96f94038 78090043 00000000 20000000 1b000001 C..x....... ....
ca0b4920 78090043 02000000 22220000 02400000 C..x......""..@.
Always 3 hits in all the dumps: one for the corrupted pool page; one for the crashdump driver where it is dumping out this page; and the third one points to a 3rd party driver…
0: kd> lmta 96f94038
start end module name
96616000 97332000 DRIVER_X Tue Mar 27 03:05:05 2012 (4F712051)
Since these crashes were on 32-bit systems we could use the above search to check the entire range of Kernel memory for the pattern.

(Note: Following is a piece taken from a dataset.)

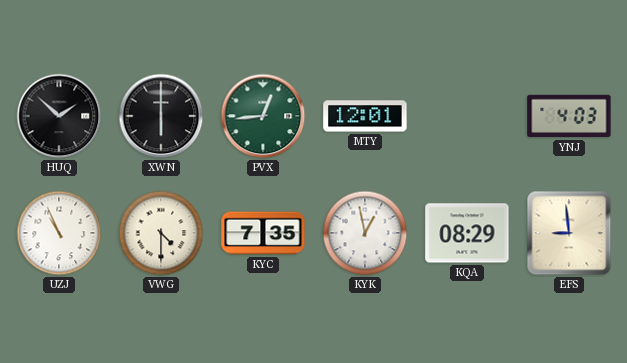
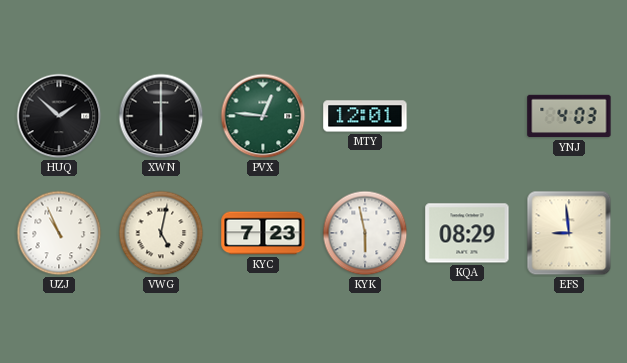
PVX: 12:44 -> 12:46
VWG: 4:30 -> 5:02
KYC: 7:35 -> 7:23
KYK: 12:58 -> 5:58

However, since 64-bit systems are more common these days, even on Client systems, we could instead have narrowed this down to just searching the address space of the loaded modules...
0: kd> !for_each_module s -d @#Base @#End 78090043
96f94038 78090043 00000000 20000000 1b000001 C..x....... ....
Whichever method you prefer, an update to the third-party DRIVER_X.SYS resolved the issue, and there was much rejoicing.